Marriage protection amendment likely on hold in 2005.

Fox News reports that the marriage protection constitutional amendment is not likely to move ahead soon. (*)

The issue is too esoteric and abstract for most voters, and numerous Congressional representatives and Senators will not support the amendment until there is more pressure for it from the public.

Court challenges in favor of gay marriage continue. Eventually the courts will push the issue further. Another backlash may occur at that time.

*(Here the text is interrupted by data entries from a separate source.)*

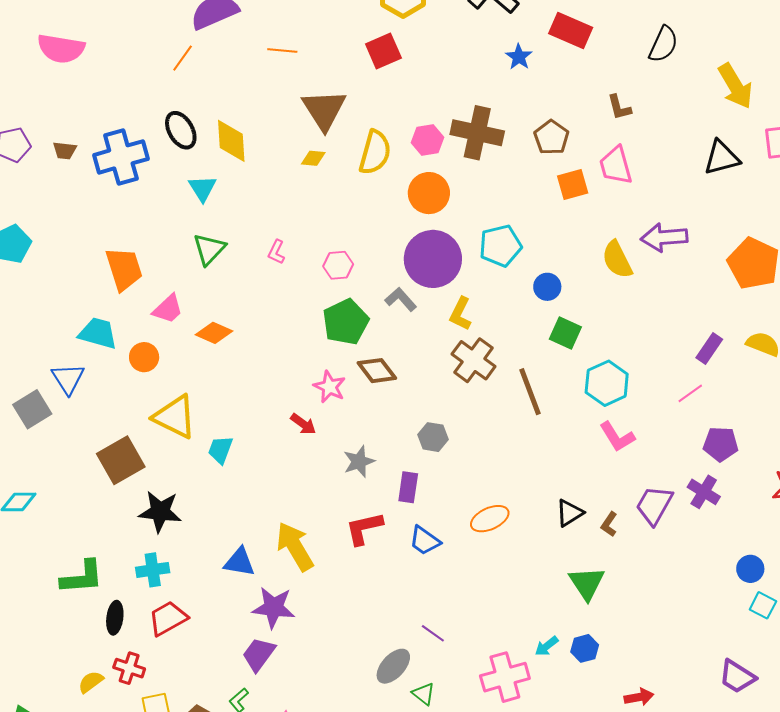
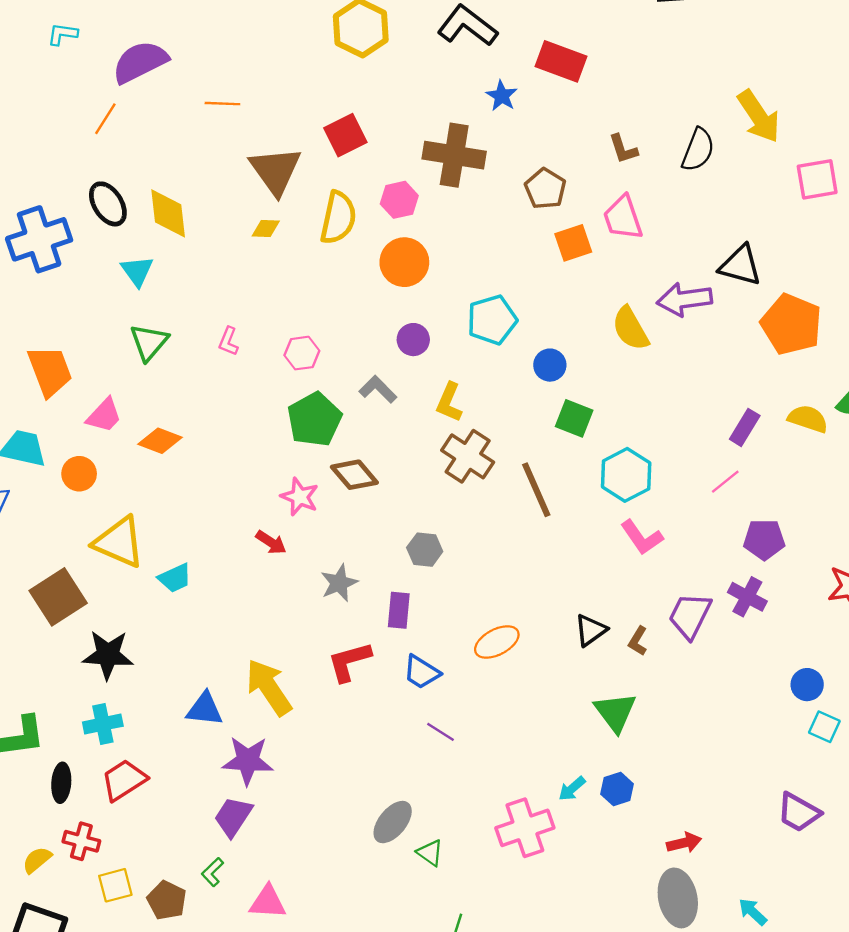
black semicircle: (663, 44) -> (698, 150), moved
red square: (383, 51) -> (345, 135), moved
brown cross: (477, 133) -> (454, 155), moved
black triangle: (722, 158) -> (740, 265), moved, turned 33
purple circle: (433, 259) -> (413, 340), size x0.5
cyan trapezoid: (220, 450) -> (175, 578), turned -132
purple line: (433, 633) -> (441, 732), moved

One Response to “Marriage protection amendment likely on hold in 2005.”

  1. Caroline Walsh Says:

    I am sorry to hear about your stance on the Marriage Protection Amendment. This amendment does nothing to protect marriage. Instead, it singles out a group of people for discrimination in the United States Constitution, which has always been used to guarantee rights and freedoms, not to take them away.

    Civil rights should not be trampled by religious beliefs, especially in our country. Our Constitution guarantees us that the state will never tell us how to believe, because we will never have a state established church. Ensuring civil rights does not deny churches the right to carry on as they see fit regarding their recognition of marriages, or any of their other beliefs. That reasoning, vital to protecting the rights of small groups from the will of larger ones, is increasingly absent from U.S. debates and decisions on gay marriage.

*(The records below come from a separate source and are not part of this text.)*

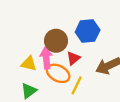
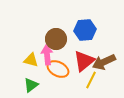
red triangle: (73, 58) -> (84, 61), moved, size x1.6
yellow line: (77, 85) -> (91, 80), moved

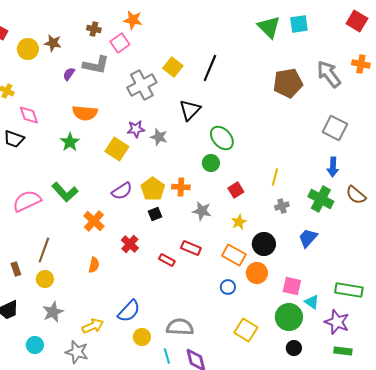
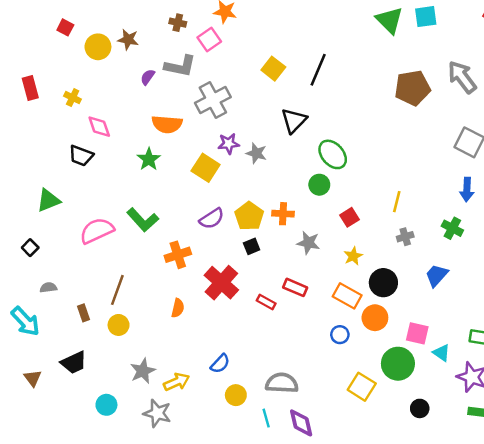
gray cross: (142, 85) -> (213, 100), moved
green cross: (321, 199) -> (452, 228), size x0.7
orange cross: (94, 221) -> (178, 255), turned 30
red cross: (130, 244) -> (221, 283), size x1.6
blue semicircle: (129, 311) -> (220, 364), size x0.7
gray star: (53, 312) -> (143, 371), moved
green circle: (289, 317) -> (398, 364), moved

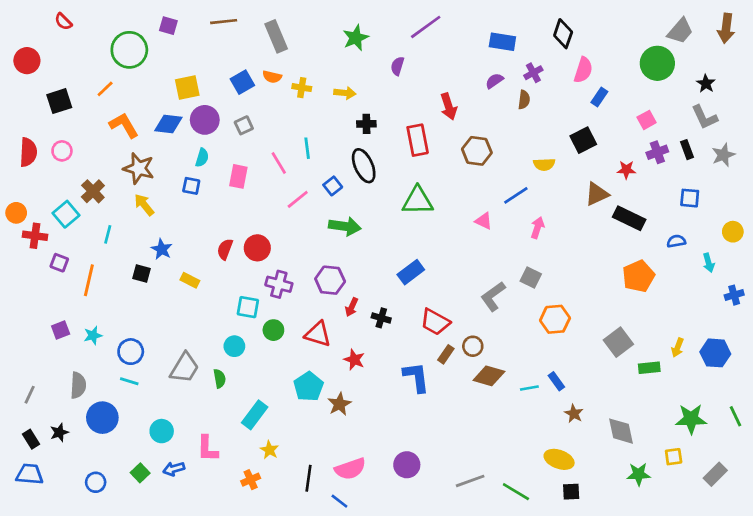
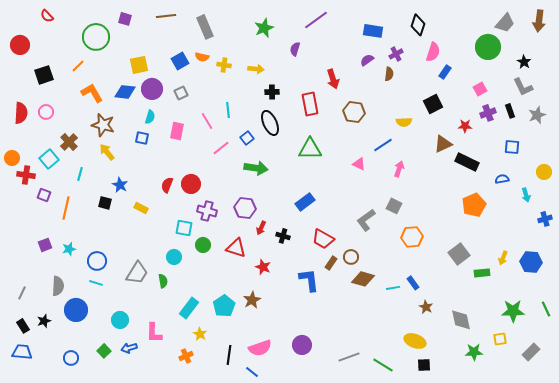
cyan pentagon: (308, 387) -> (224, 306), moved

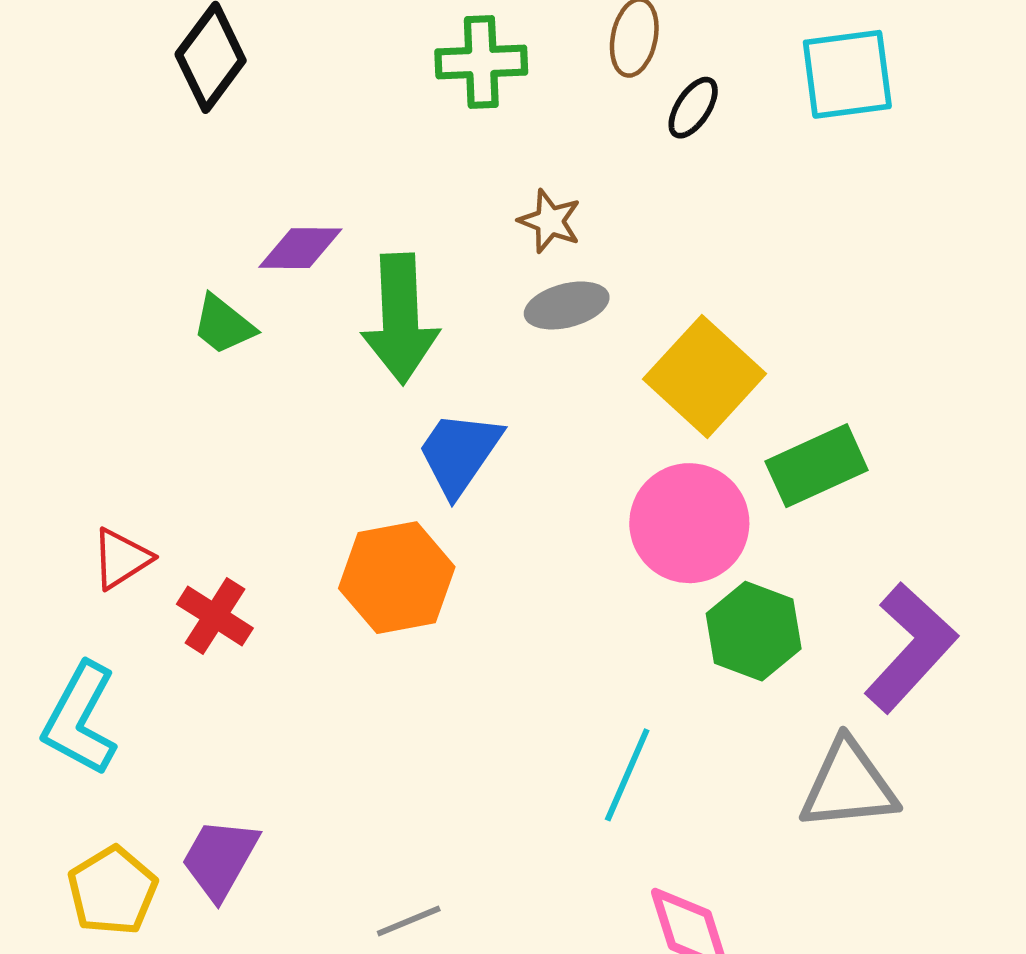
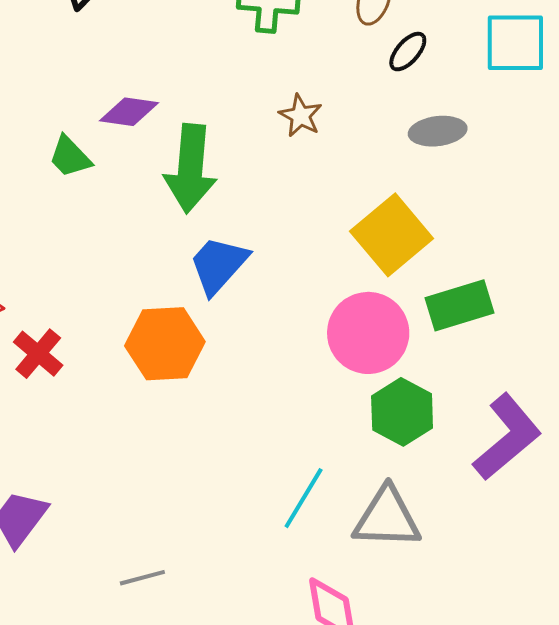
gray ellipse: (567, 305) -> (438, 131), moved
gray triangle: (848, 785) -> (387, 518), moved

    If you believe that marriage is the binding of two people in a committed loving relationship, with the possibility of creating a family, how can you say that same sex marriage does anything but add to the institution? Same sex marriage does not discourage or belittle marriage, it just expands it, requiring that these couples have the same responsibilities to their partner and to their children as any other married couple.

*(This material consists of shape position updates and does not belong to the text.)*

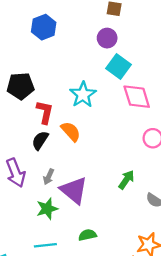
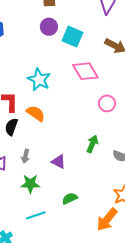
cyan square: (118, 67) -> (73, 37), moved
purple triangle: (74, 190) -> (59, 162), moved, size x0.6
green star: (47, 209) -> (30, 184), turned 30

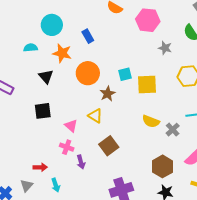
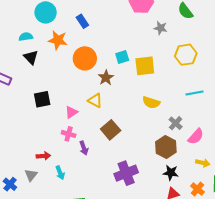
black triangle: (46, 77) -> (31, 57), moved
pink triangle: (71, 126) -> (71, 112), turned 48
gray cross: (173, 130) -> (176, 123), moved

    Churches have every right to tell their clergy what kind of marriages to conduct, just as the state has the right to instruct civil officials what marriages they must honor. Protect the rights of individuals, the church, and the state by opposing the Marriage Amendment. The Constitution has been amended just 27 times, and never before has it been amended to limit rights.

    Educated people are less distracted by name calling, jingoism, and flag waving … and they know the really important thing that makes the US different isn’t cloth but paper. Protect the Constitution!